Task details: Count every line of the data that includes "from". State only the number.

Stored data entries

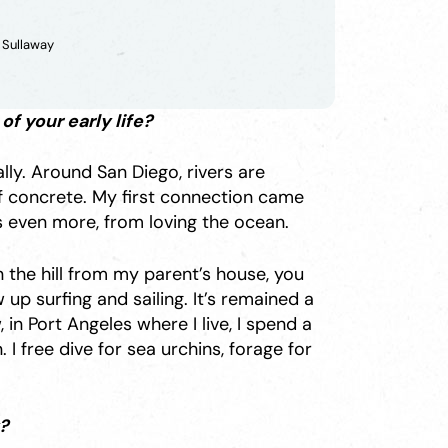
 Sullaway
f your early life?
lly. Around San Diego, rivers are
 of concrete. My first connection came
s even more, from loving the ocean.
 the hill from my parent’s house, you
 up surfing and sailing. It’s remained a
 in Port Angeles where I live, I spend a
I free dive for sea urchins, forage for
?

Result of the task: 2